Repeat the entries that follow verbatim, without any of their pictures.

* TASK DATA

----

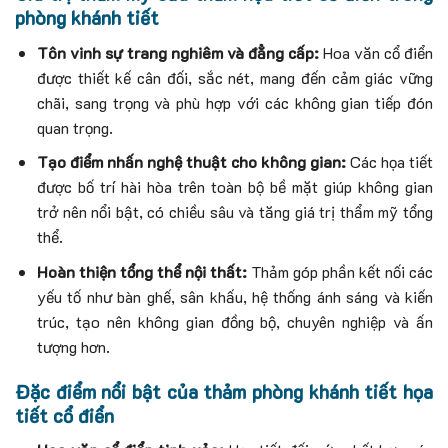
phòng khánh tiết
Tôn vinh sự trang nghiêm và đẳng cấp:
Hoa văn cổ điển
được thiết kế cân đối, sắc nét, mang đến cảm giác vững
chãi, sang trọng và phù hợp với các không gian tiếp đón
quan trọng.
Tạo điểm nhấn nghệ thuật cho không gian:
Các họa tiết
được bố trí hài hòa trên toàn bộ bề mặt giúp không gian
trở nên nổi bật, có chiều sâu và tăng giá trị thẩm mỹ tổng
thể.
Hoàn thiện tổng thể nội thất:
Thảm góp phần kết nối các
yếu tố như bàn ghế, sân khấu, hệ thống ánh sáng và kiến
trúc, tạo nên không gian đồng bộ, chuyên nghiệp và ấn
tượng hơn.
Đặc điểm nổi bật của thảm phòng khánh tiết họa
tiết cổ điển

----

* ANSWER AREA
phòng khánh tiết
Tôn vinh sự trang nghiêm và đẳng cấp:
Hoa văn cổ điển
được thiết kế cân đối, sắc nét, mang đến cảm giác vững
chãi, sang trọng và phù hợp với các không gian tiếp đón
quan trọng.
Tạo điểm nhấn nghệ thuật cho không gian:
Các họa tiết
được bố trí hài hòa trên toàn bộ bề mặt giúp không gian
trở nên nổi bật, có chiều sâu và tăng giá trị thẩm mỹ tổng
thể.
Hoàn thiện tổng thể nội thất:
Thảm góp phần kết nối các
yếu tố như bàn ghế, sân khấu, hệ thống ánh sáng và kiến
trúc, tạo nên không gian đồng bộ, chuyên nghiệp và ấn
tượng hơn.
Đặc điểm nổi bật của thảm phòng khánh tiết họa
tiết cổ điển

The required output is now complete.